Several countries in Asia are already taking immediate action to ban the import of seafood from Japan, in retaliation to the recent news of the release of treated water from the Fukushima nuclear plant into the sea.
The move by Japan was opposed by fishing groups as well as neighbouring countries like China, Hong Kong and Thailand amongst others as they were concerned on the possible exposure of radioactive contamination in Japanese seafood products which could pose health and safety risk to consumers.
One of the countries that immediately ban Japanese seafood is China, which is the largest export market for Japanese seafood, contributing to 22.5% of its total seafood exports. Meanwhile, prices of scallops, sea cucumbers and other seafood popular in China have also plunged due to consumer scare of these products coming from Japan, thereby affecting demand.

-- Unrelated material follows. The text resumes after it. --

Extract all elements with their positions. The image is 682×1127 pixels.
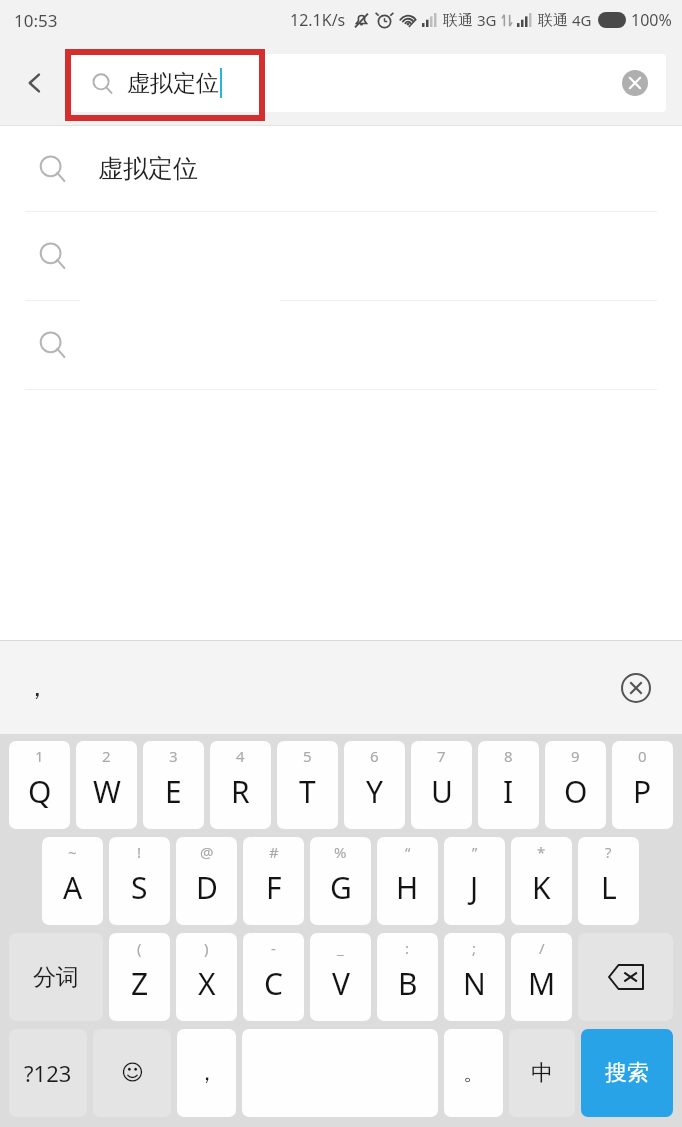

Japan is planning to file a complaint on the ban to the World Trade Organisation, and it has called for a US$141 million emergency fund to aid Japanese exporters affected by the ban. The International Atomic Energy Agency has earlier concluded that the treated water released into the sea meets international safety standards and should not be a cause of concern for consumers. Nevertheless, countries and consumer bodies are not convinced by the findings.
In Hong Kong, its Chief Executive John Lee has criticised the release of the treated water as irresponsible as it will cause irreparable pollution and destruction to marine life, apart from causing risk to consumers who eat seafood products. Supermarkets and restaurants in the territory already started placing posters or labels that their seafood are imported from other countries and not from Japan to appease consumers.

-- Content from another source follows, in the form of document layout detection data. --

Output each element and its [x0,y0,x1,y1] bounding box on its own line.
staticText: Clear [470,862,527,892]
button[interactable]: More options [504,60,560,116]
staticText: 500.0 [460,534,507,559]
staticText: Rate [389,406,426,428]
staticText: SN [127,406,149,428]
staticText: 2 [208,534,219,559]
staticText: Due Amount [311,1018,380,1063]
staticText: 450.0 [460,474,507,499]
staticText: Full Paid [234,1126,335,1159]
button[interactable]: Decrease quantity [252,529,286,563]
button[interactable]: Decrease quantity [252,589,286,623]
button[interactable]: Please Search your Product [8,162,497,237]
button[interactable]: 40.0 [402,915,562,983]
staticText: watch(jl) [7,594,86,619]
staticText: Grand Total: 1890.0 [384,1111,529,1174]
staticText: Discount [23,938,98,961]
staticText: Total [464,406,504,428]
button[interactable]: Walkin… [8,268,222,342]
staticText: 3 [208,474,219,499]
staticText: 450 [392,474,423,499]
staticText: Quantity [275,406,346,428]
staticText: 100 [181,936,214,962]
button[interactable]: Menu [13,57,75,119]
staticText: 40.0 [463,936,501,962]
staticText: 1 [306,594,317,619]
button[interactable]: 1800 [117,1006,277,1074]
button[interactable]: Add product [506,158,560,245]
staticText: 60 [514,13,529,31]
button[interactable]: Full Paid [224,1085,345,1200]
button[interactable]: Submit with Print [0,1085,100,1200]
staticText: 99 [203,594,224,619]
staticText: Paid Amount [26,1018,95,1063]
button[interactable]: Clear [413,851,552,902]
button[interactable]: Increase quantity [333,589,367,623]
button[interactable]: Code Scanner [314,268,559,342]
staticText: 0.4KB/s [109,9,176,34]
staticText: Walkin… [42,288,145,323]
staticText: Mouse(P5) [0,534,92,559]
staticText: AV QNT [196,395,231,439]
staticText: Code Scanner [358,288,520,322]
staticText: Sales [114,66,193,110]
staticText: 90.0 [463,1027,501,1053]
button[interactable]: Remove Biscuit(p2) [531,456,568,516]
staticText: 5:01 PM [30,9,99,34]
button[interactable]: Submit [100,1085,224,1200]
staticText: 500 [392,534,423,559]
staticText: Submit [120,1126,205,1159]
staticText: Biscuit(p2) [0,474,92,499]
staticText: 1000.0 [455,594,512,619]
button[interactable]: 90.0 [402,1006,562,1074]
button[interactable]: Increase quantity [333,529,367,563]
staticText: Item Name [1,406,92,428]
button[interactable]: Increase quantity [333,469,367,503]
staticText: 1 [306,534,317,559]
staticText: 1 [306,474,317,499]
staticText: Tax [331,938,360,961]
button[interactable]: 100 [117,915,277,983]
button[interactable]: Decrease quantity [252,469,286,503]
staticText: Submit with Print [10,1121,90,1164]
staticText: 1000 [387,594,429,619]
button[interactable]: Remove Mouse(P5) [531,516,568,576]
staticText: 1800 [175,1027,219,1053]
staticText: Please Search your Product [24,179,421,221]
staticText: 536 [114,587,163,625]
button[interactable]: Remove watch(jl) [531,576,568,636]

Hong Kong is Japan’s 2nd largest market after China for seafood. In 2022, the territory imported US$536 million worth of Japanese seafood products. The ban on Japanese seafood in Hong Kong covers live, frozen, chilled, dried and preserved goods, seaweed products and sea salt from Tokyo, Fukushima, Chiba, Tochigi, Ibaraki, Gunma, Miyagi, Niigata, Nagano and Saitama.

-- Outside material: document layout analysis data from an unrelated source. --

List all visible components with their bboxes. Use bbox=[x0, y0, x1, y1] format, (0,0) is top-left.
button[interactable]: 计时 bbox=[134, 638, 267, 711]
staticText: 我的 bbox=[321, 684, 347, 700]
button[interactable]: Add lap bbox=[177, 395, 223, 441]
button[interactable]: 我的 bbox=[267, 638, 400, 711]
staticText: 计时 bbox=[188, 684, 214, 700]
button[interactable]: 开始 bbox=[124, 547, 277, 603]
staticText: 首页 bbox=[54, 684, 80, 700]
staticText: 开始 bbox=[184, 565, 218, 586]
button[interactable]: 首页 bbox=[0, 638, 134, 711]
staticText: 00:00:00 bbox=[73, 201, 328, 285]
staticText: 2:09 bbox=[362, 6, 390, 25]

Meanwhile in Thailand, seafood retailers are also monitoring closely the development. One example is Thai Union Online Shop Co, the distributor of Qfresh frozen seafood products under Thai Union Group Plc. The company is planning to switch to alternative sourcing for specific seafood products should an elevated risk be identified, according to Thanachote Boonmechote, Managing Director of Thai Union Online Shop. Currently, 30% of its frozen seafood products are imported from Japan and these include Hokkaido scallops (Hotate) and Hamaji fish sashimi grade.
To counter the ban, the Japanese government will seek to expand domestic seafood consumption, while at the same time seek new export destinations in Taiwan, US, Europe, the Middle East as well as Southeast Asian countries.